Shops could lead group rides or tap into their local riding groups and customers who (I’m sure) would be pleased to guide youngsters around the great local riding roads of their area. Those same youngsters would be welcome to join the rides even after they have bought a bike of their own. Of course returning riders would also be welcome.
Maybe the importers would do provide assistance with the cost, insurance, maintenance and repairs of such a fleet.
Keep in mid that although bikes are basically as cheap as they have ever been, cars are crazy-cheap – and more reliable than ever. And they bulk of them have air-conditioning, power steering and automatic transmissions, even the cheap secondhand cars, which means transport is relatively cheap, easy to master and comfortable.
Motorcycles can’t compete with cars as transport unless you’re talking heavy traffic, parking problems and scooters – which is a story for another time.

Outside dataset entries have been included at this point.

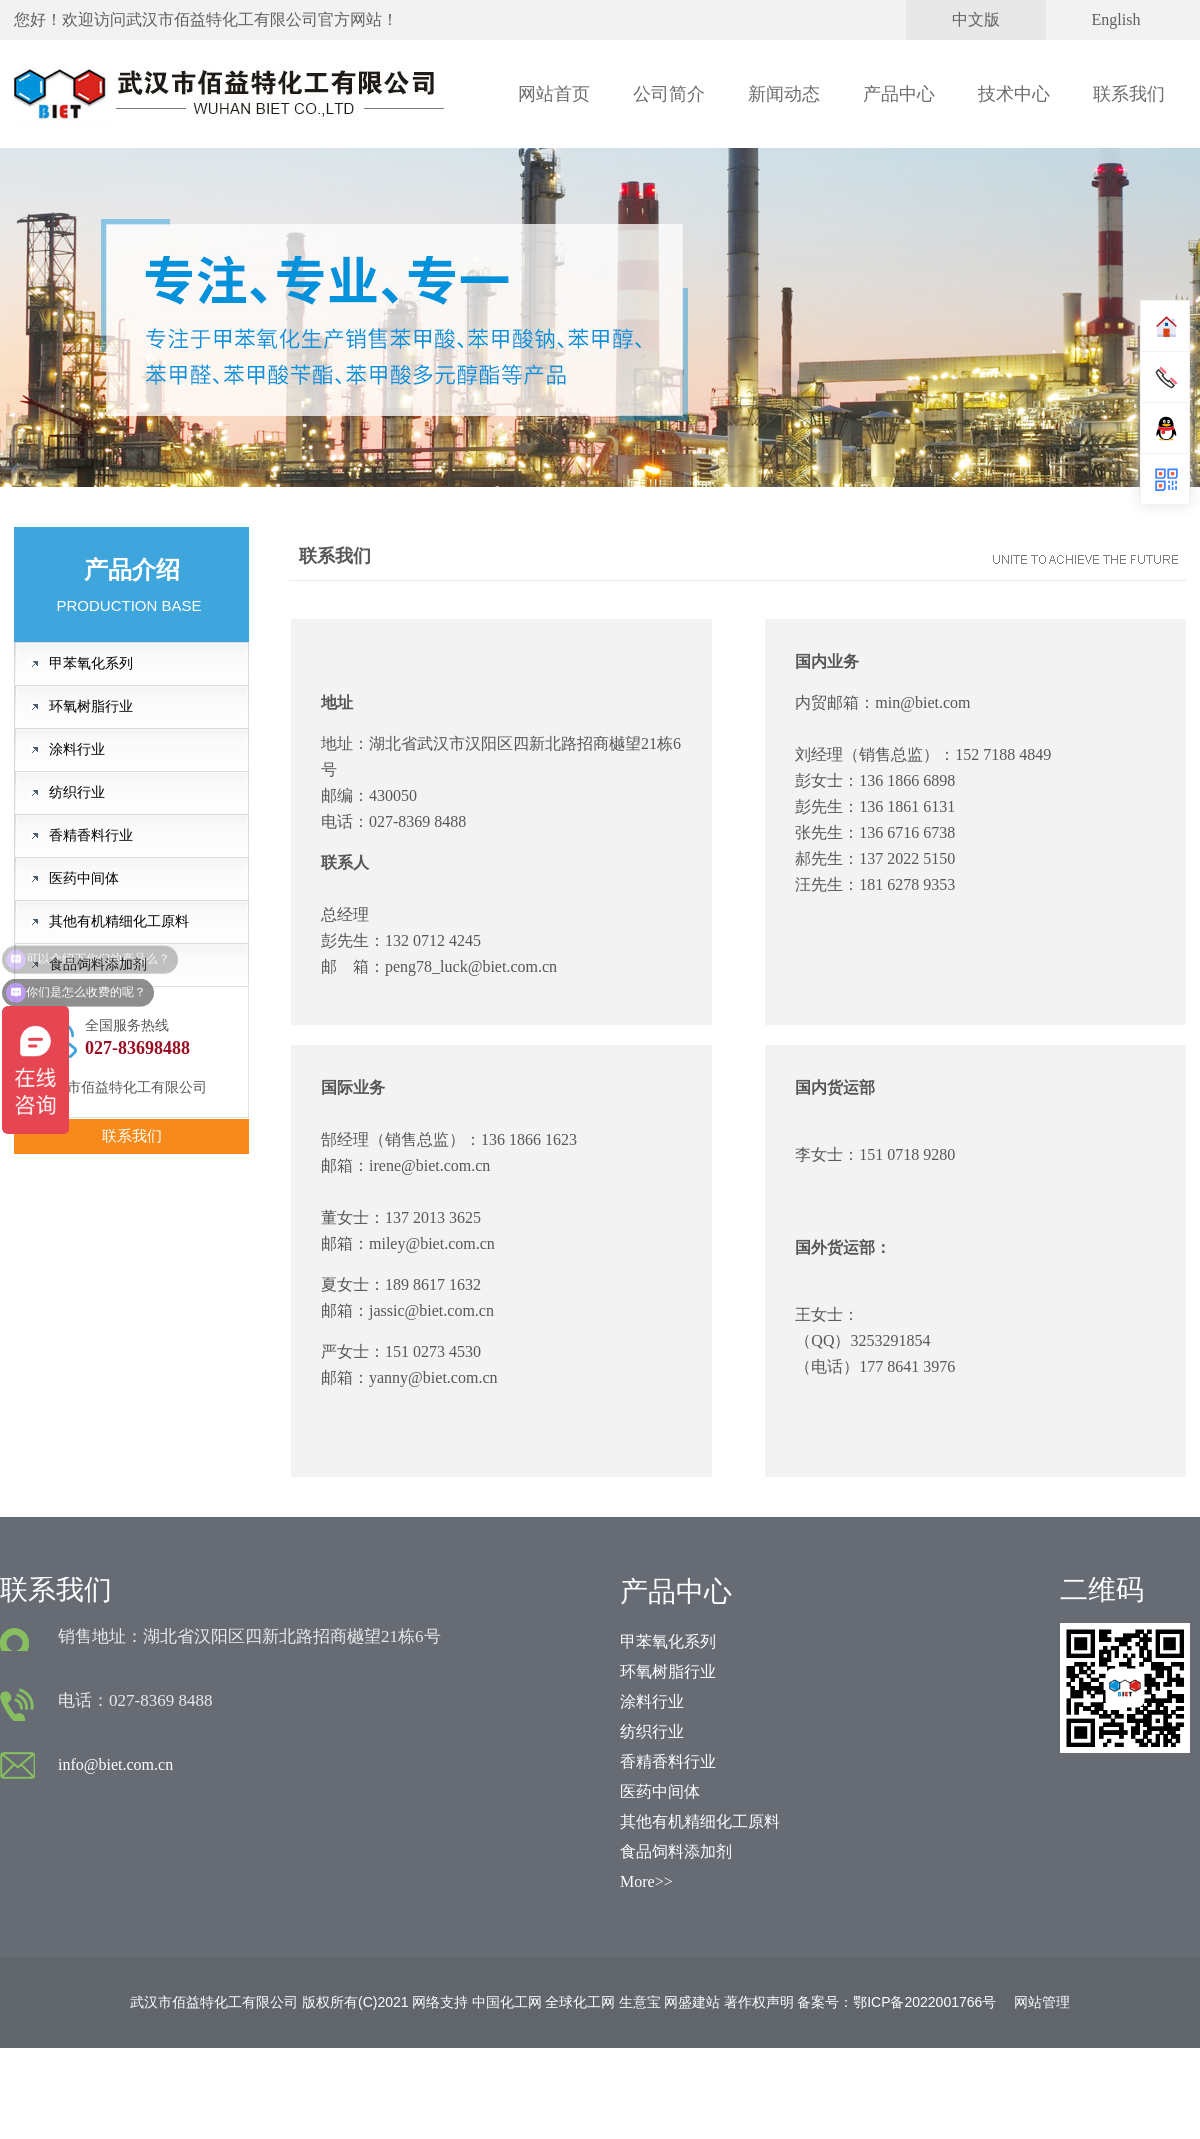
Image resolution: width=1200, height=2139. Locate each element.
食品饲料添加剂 (98, 964)
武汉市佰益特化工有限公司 (222, 19)
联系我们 (1129, 94)
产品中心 (899, 94)
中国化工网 (507, 2002)
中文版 (976, 19)
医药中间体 (84, 878)
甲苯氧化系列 (91, 663)
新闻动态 (784, 94)
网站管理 (1042, 2002)
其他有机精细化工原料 (119, 921)
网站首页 (554, 94)
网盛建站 (692, 2002)
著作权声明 (759, 2002)
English (1116, 19)
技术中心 (1014, 94)
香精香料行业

This is about recreational riding, an activity which has lost ground to the myriad of other things youngsters can do with their weekends, from Netflix to watercraft, Fortnite to football.
It’s a lot easier to play football than it is to ride a motorcycle legally – and even easier to be a passive football fan. Join you club online, buy some gear in the team colours, catch the train to the stadium, have a few drinks and do it all again a week or two later.
Contrast that with making sure your bike is good to go, suiting up in all the gear, hoping the weather will be good, not be able to drink and copping flak from parents, friends and others about your ‘Temporary Australian’ pastime.
And, of course, the appeal of online video games is strong… much bigger industry these days than Hollywood, and it’s driven by the 20-40yo men, the gender and age traditionally getting into motorcycles.
Motorcycle sales have boomed in various decades and for various reasons. In the past it was sky-high fuel prices, cheap, reliable dirt bikes, then baby boomers rediscovering motorcycles, the sportsbike era… most recently adventure bike sales have exploded while cruisers are tanking and nakeds are popular again.
Harley seems to believe the future lies in electric bikes.
I think now is a good time for the industry to focus on people, on convincing people to become riders, not customers, because riders will wear out bikes and replace them.